Episcopal's Early History
Episcopal High School's oldest building, Hoxton House, was built in 1805 by George Washington's step-granddaughter, Elizabeth Parke Curtis. (EHS Archives)
While Episcopal High School was founded in 1839, the abolition movement gained momentum and tensions between Northern and Southern States intensified. At this time, Alexandria served as major domestic slave trading post, and faculty at Episcopal, including Headmaster McGuire, hired the service of enslaved workers on campus. Episcopal was the school to which some of the wealthiest plantation owners in Virginia sent their sons to be educated. Twenty years after the school opened, over 400 current students and alumni volunteered to fight for the Confederacy while the High School was occupied by Union troops. After the Civil War ended, the Confederate cause was remembered and honored by the many faculty and students whose family members had fought, served, and died in the Civil War.

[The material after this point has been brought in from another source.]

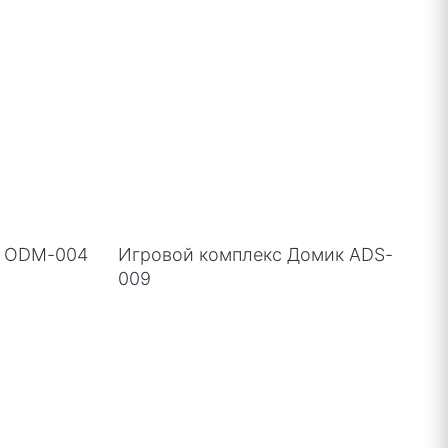
о ODM-004
Игровой комплекс Домик ADS-
009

Today, this Confederate legacy is cemented on campus through the Randolph Fairfax award. This award is in honor of an alum, Randolph Fairfax class of 1859, who died in the Battle of Fredricksburg. Fairfax was remembered as a boy “actuated by a desire to do his duty; [and whose] conduct [was] guided by principle.” When the school reopened after the war, Headmaster Launcelot Minor Blackford created the award honoring the senior who best demonstrates the highest ideals of Episcopal. Blackford and Fairfax both served in the Rockbridge Artillery, initially commanded by former Headmaster William Nelson Pendleton, and were "messmates." So by naming the award for Fairfax, Blackford honored both his friend and the sacrifice of the Lost Cause.